Gerez: mudan la causa para salvar el "móvil" político

Judiciales

Con los fiscales enfocados en el entorno de Luis Gerez, la familia y, sobre todo, la jefatura política del albañil que reapareció por TV luego de 48 horas «secuestrado», decidieron jugar una carta salvadora: pedir que la investigación pase al fuero federal.

Hasta ahora, la causa se instruye en el fuero provincial, en manos de los fiscales Andrea Palacios e Irene Molirani que orientan la pesquisa hacia familiares y amigos de Gerez: su mujer Mirta Praino, su amigo Jorge Altamirano, el concejal Hugo Cantero y el críptico Orlando Ubiedo.

Es el peor escenario para el gobierno: que el hecho que forzó la segunda aparición de Néstor Kirchner por cadena nacional -la primera vez fue para anunciar el juicio a la Corte-se clarifique como una rencilla doméstica, de entrecasa, una nimiedad de barrio.

Obediente, Aníbal Fernández insiste cada vez que lo interrogan con volcar el hecho hacia las proximidades de Luis Patti. Todos los esfuerzos están puestos en encontrar algún tibio y aunque sea lejano enlace entre el ex policía y la breve desaparición de Gerez.
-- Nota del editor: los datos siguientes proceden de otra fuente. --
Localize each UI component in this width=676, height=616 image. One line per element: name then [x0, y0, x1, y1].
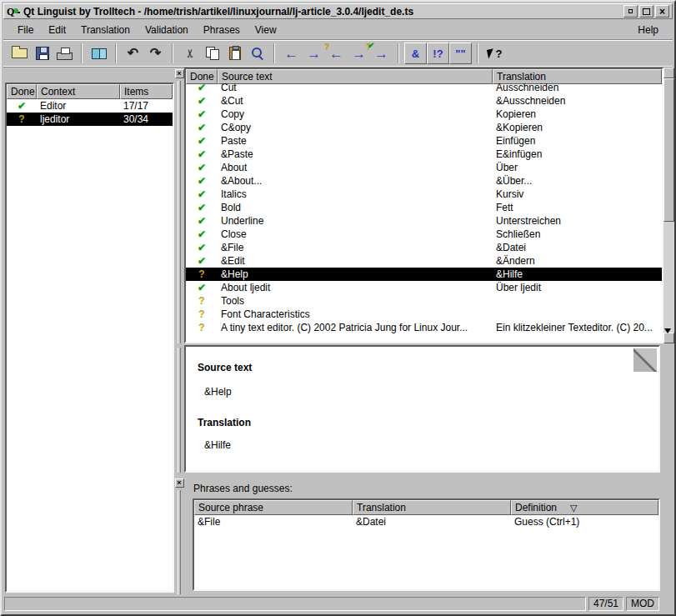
source-dock-grip[interactable]	[178, 81, 181, 343]
phrases-col-source[interactable]: Source phrase	[194, 500, 353, 515]
message-row[interactable]: ✔ Copy Kopieren	[186, 108, 662, 121]
message-row[interactable]: ✔ &Paste E&infügen	[186, 148, 662, 161]
menu-item[interactable]: Validation	[138, 22, 196, 38]
minimize-button[interactable]	[623, 5, 638, 18]
status-icon: ✔	[186, 148, 218, 160]
menu-item-help[interactable]: Help	[630, 22, 666, 38]
message-row[interactable]: ✔ Italics Kursiv	[186, 188, 662, 201]
message-source-text: Underline	[218, 215, 493, 227]
scrollbar-thumb[interactable]	[663, 78, 674, 222]
message-row[interactable]: ✔ &Edit &Ändern	[186, 254, 662, 268]
message-row[interactable]: ✔ Underline Unterstreichen	[186, 214, 662, 228]
message-row[interactable]: ? A tiny text editor. (C) 2002 Patricia …	[186, 321, 662, 334]
copy-button[interactable]	[201, 43, 223, 64]
menu-item[interactable]: Phrases	[196, 22, 248, 38]
message-row[interactable]: ✔ Bold Fett	[186, 201, 662, 214]
status-icon: ✔	[186, 122, 218, 133]
menu-item[interactable]: Edit	[41, 22, 73, 38]
maximize-button[interactable]	[639, 5, 653, 18]
context-col-done[interactable]: Done	[7, 84, 37, 99]
menu-item[interactable]: File	[10, 22, 41, 38]
printer-icon	[57, 53, 73, 60]
source-list-scrollbar[interactable]	[663, 68, 674, 343]
message-source-text: About	[218, 162, 493, 173]
message-row[interactable]: ✔ Paste Einfügen	[186, 134, 662, 148]
menubar: File Edit Translation Validation Phrases…	[3, 20, 673, 39]
message-row[interactable]: ✔ &File &Datei	[186, 241, 662, 254]
menu-item[interactable]: Translation	[73, 22, 138, 38]
toggle-accelerators-button[interactable]: &	[404, 43, 427, 64]
prev-unfinished-button[interactable]: ?←	[325, 43, 348, 64]
message-source-text: Paste	[218, 135, 493, 147]
context-row[interactable]: ? ljeditor 30/34	[7, 113, 173, 126]
menu-item[interactable]: View	[248, 22, 284, 38]
scroll-down-button[interactable]	[663, 333, 674, 343]
phrases-dock-grip[interactable]	[178, 490, 181, 594]
editor-translation-label: Translation	[198, 417, 251, 428]
message-row[interactable]: ? &Help &Hilfe	[186, 268, 662, 281]
message-source-text: About ljedit	[218, 282, 493, 293]
prev-button[interactable]: ←	[280, 43, 303, 64]
paste-button[interactable]	[223, 43, 246, 64]
status-icon: ✔	[186, 135, 218, 147]
toggle-phrases-button[interactable]: ""	[449, 43, 472, 64]
close-button[interactable]: ×	[655, 5, 669, 18]
source-dock-handle[interactable]: ×	[174, 68, 184, 343]
statusbar-resize-grip[interactable]	[662, 597, 672, 611]
magnifier-icon	[251, 47, 264, 60]
message-row[interactable]: ? Tools	[186, 294, 662, 308]
toggle-punctuation-button[interactable]: !?	[427, 43, 449, 64]
next-unfinished-button[interactable]: →?	[348, 43, 370, 64]
message-row[interactable]: ✔ Close Schließen	[186, 228, 662, 241]
open-folder-icon	[12, 48, 28, 58]
statusbar-progress: 47/51	[588, 597, 623, 611]
toolbar-separator	[115, 43, 117, 63]
message-row[interactable]: ✔ &Cut &Ausschneiden	[186, 94, 662, 108]
context-row[interactable]: ✔ Editor 17/17	[7, 99, 173, 113]
copy-icon	[206, 47, 219, 60]
message-row[interactable]: ? Font Characteristics	[186, 308, 662, 321]
print-button[interactable]	[53, 43, 76, 64]
phrases-panel: Phrases and guesses: Source phrase Trans…	[184, 477, 674, 594]
scissors-icon: ✂	[183, 48, 196, 58]
status-icon: ✔	[186, 162, 218, 173]
scroll-up-button[interactable]	[663, 68, 674, 78]
translation-editor[interactable]: Source text &Help Translation &Hilfe	[184, 345, 660, 473]
phrases-dock-close-button[interactable]: ×	[175, 478, 184, 488]
open-button[interactable]	[8, 43, 31, 64]
message-row[interactable]: ✔ &About... &Über...	[186, 174, 662, 188]
context-dock-handle[interactable]	[5, 68, 174, 83]
undo-button[interactable]: ↶	[122, 43, 144, 64]
editor-grip[interactable]	[178, 348, 181, 473]
phrases-col-definition[interactable]: Definition ▽	[511, 500, 658, 515]
redo-button[interactable]: ↷	[144, 43, 167, 64]
phrasebook-button[interactable]	[88, 43, 110, 64]
phrase-row[interactable]: &File &Datei Guess (Ctrl+1)	[194, 515, 658, 528]
app-icon[interactable]: Q	[7, 6, 20, 18]
message-row[interactable]: ✔ C&opy &Kopieren	[186, 121, 662, 134]
phrase-book-icon	[92, 48, 107, 59]
message-row[interactable]: ✔ About ljedit Über ljedit	[186, 281, 662, 294]
toolbar-separator	[273, 43, 275, 63]
status-icon: ✔	[186, 202, 218, 213]
next-button[interactable]: →	[303, 43, 325, 64]
whats-this-button[interactable]: ?	[483, 43, 506, 64]
message-translation: Ausschneiden	[493, 82, 562, 93]
prev-unfinished-icon: ?←	[329, 47, 343, 61]
phrases-col-translation[interactable]: Translation	[353, 500, 511, 515]
message-source-text: Close	[218, 228, 493, 240]
message-row[interactable]: ✔ About Über	[186, 161, 662, 174]
context-col-items[interactable]: Items	[120, 84, 173, 99]
cut-button[interactable]: ✂	[178, 43, 201, 64]
phrases-dock-handle[interactable]: ×	[174, 477, 184, 594]
find-button[interactable]	[246, 43, 268, 64]
done-and-next-button[interactable]: ✔→	[370, 43, 393, 64]
source-dock-close-button[interactable]: ×	[175, 69, 184, 78]
context-col-context[interactable]: Context	[37, 84, 120, 99]
message-translation: E&infügen	[493, 148, 545, 160]
editor-translation-input[interactable]: &Hilfe	[204, 439, 231, 451]
status-icon: ✔	[7, 100, 37, 112]
save-button[interactable]	[31, 43, 53, 64]
titlebar[interactable]: Q Qt Linguist by Trolltech - /home/trish…	[3, 3, 673, 19]
toolbar-separator	[398, 43, 399, 63]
Pero en el gobierno no sólo presumen que no existe ese lazo sino que pusieron a caminar al filo del abismo a Emilio Pérsico, «superior» de Gerez como jefe del Movimiento Evita, quien le dio al incidente un rango político que, todo indica, el hecho no tuvo.
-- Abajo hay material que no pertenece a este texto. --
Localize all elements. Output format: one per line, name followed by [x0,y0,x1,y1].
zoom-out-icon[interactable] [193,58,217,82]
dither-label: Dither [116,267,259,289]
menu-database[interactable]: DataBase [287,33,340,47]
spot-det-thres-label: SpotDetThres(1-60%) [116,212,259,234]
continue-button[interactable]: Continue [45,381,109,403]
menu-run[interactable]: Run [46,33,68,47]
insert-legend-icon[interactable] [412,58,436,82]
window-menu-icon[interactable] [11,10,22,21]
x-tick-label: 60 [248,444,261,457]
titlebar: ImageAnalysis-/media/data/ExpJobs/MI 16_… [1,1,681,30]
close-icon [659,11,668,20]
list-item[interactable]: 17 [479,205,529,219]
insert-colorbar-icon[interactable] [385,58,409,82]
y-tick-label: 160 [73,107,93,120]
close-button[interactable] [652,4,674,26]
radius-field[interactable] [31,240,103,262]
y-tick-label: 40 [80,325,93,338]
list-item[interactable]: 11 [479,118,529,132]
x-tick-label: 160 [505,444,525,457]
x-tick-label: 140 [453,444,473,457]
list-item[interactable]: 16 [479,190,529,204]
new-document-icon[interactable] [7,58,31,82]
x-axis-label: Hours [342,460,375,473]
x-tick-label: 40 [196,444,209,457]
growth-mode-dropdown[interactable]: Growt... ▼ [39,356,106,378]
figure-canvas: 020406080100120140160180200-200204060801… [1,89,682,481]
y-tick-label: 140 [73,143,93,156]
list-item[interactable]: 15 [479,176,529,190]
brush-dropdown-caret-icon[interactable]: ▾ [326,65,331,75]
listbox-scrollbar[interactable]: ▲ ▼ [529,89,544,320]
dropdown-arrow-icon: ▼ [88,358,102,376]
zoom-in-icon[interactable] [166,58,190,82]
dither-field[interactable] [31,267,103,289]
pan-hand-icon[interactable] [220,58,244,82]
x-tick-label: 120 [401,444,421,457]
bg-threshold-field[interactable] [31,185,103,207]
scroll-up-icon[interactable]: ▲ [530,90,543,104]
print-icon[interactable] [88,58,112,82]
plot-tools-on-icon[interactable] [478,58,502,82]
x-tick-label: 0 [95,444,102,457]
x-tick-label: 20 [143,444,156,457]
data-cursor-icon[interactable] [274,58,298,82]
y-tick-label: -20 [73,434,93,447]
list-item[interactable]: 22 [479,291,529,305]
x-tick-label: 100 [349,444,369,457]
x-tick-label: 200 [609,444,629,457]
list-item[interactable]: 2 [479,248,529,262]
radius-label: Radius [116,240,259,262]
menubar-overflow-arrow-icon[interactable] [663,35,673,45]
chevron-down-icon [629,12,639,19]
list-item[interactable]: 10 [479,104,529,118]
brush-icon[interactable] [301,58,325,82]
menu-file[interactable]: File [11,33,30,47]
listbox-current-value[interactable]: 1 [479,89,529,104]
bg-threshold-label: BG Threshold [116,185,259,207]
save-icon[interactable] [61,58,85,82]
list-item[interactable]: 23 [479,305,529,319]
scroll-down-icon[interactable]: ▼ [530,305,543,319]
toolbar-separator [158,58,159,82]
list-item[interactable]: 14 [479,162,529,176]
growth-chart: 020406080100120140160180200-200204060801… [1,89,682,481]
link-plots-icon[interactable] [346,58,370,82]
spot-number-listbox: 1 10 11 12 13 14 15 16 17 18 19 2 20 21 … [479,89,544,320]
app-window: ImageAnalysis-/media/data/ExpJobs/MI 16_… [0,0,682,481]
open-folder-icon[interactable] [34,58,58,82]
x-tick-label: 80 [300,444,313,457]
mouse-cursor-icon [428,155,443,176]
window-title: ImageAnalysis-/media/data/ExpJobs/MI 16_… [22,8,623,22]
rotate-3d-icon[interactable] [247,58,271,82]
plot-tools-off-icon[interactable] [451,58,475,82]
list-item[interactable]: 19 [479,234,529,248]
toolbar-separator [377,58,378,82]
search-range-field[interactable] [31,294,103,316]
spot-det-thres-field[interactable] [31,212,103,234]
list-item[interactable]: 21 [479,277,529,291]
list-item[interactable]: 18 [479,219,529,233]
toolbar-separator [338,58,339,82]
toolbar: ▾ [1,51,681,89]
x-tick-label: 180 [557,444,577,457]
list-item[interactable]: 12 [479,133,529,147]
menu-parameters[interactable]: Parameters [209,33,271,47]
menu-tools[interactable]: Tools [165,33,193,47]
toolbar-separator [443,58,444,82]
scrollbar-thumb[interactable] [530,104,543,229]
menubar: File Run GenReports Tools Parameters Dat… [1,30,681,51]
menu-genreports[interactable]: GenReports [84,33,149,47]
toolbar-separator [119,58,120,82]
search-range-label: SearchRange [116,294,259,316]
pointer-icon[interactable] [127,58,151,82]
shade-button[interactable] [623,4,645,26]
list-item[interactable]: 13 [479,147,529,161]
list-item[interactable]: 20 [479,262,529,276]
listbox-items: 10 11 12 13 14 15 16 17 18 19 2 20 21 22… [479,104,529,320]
Pérsico es, por esa razón, el principal interesado en mudar la causa Gerez al fuero federal: llevarla desde los despachos de Molirani y Palacios, donde se investiga al entorno de Gerez, al juzgado del magistrado Federico Faggionatto Márquez, en la ciudad de Campana.

  • En la mira

    Hay un argumento válido y es que, se sostiene, Gerez estuvo secuestrado y los secuestros son delitos federales. De todas maneras siempre se generan crisis como la que se produjo en torno al caso de Jorge Julio López que, finalmente, pasó al ámbito federal.

    Pero no es la precisión juridisccional la que motiva a Pérsico, a Praino y a Ubiedo a pedir el traslado de la causa. Los últimos están en la mira de los fiscales que buscan la llave que clarifique el caso; lo de Pérsico es diferente: se juega, casi, su supervivencia política.

    En los '70, el actual jefe del Movimiento Evita, militaba en la Unión de Estudiantes Secundarios (EUS), simpatizaba con Montoneros y tuvo, se afirma, alguna colaboración logística con la organización a fines de los '70, cuando se produjo la contraofensiva.

    Luego de gestar la agrupación Quebracho, se enclaustró en la política barrial hasta que, con Kirchner en el gobierno, se convirtió en un defensor a ultranza del patagónico. Más tarde, hábil, se arrimó a Felipe Solá, la estrella que lo iluminó hasta ahora.

    Si se derrumba la teoría de que a Gerez lo detuvouna banda paramilitar ligadaa Patti y, en cambio, como sospechan los fiscales, se trató de un hecho de otra dimensión y con otras motivaciones, el gobierno deberá encontrar un responsable: ese será Pérsico.

    Por eso, representado por el abogado César Sivo, buscan que la causa salte al plano federal porque eso obligaría a reiniciar todas las pesquisas y, siquiera en principio, ayudaría a descomprimir la presión política porque los tiempos judiciales se dilatarán.

    Aparece un dato más: -si el juez de Garantía lo autoriza-la causa caería en el juzgado de Faggionatto, que sucedió en ese cargo a Osvaldo Lorenzo, aquel juez que Eduardo Duhalde convocó para Seguridad cuando, ante los gritos de «meter bala» de Carlos Ruckauf, renunció León Arslanian.

    A poco del debut, el paso de Lorenzo por un ministerio terminó drásticamente con la masacre del Banco Nación de Ramallo. Faggionatto quedó en el juzgado de Campana pero tiene algunos puntos en discusión y presentaciones pendientes en el Consejo de la Magistratura.